France's Grenoble street art festival loses subsidies over hijab mural
A street-art festival in the French mountain town of Grenoble has had its subsidies suspended by the regional authority because of a mural of a women wearing the Islamic hijab, according to French outlet Le Dauphine.
Authorities in the Auvergne-Rhone-Alpes region of France claimed that the mural of the women in a hijab was "provocative" and "unacceptable".
They claimed that showing the image fuelled violence and hatred, and only benefited "extremists".
In the artwork, titled ‘Bad Religion?’, a women can be seen wearing a blue stripped hijab, evocative of the uniforms that Jews in Nazi concentration camps were forced to wear, and a yellow start of David, with the word 'Muslim' written on it, once more stirring memories of the Nazi persecution of the Jews.
The artist responsible for the street art is an anonymous figure, who goes by the name 'Goin'.
The festival’s director, Jerome Catz, said the artist wanted the mural to draw attention to the reality that some people face discrimination because of their religious beliefs.

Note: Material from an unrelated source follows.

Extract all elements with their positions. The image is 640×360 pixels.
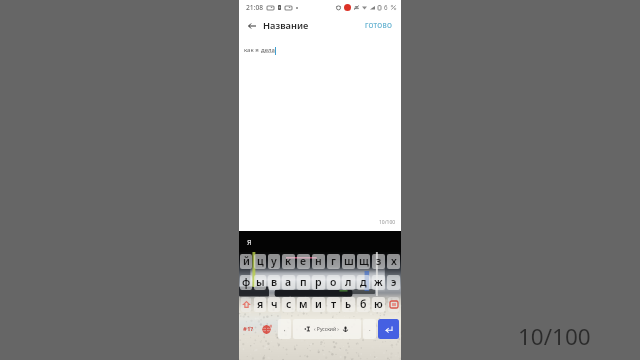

Catz said he believed that the reason behind the decision to withhold the €10,000 in funding was "purely political" and linked to the upcoming presidential election in France, set for April.
The artwork was defaced after the decision to withhold the subsidies was announced. Black paint was used to cover the women’s face and the start of David.
French politicians and the French government have recently ramped up pressure against France's Muslim community, raiding mosques and Islamic foundations, and proposing to implement “anti-separatism” law, which would impose restrictions on the French minority.
A French presidential candidate, Eric Zemmour, along with the infamous Marine Le Pen, have both spread hatred about Muslims, with the former being found guilty in court of racist hate speech.
The Grenoble Street Art Festival runs from 21 January to 19 March.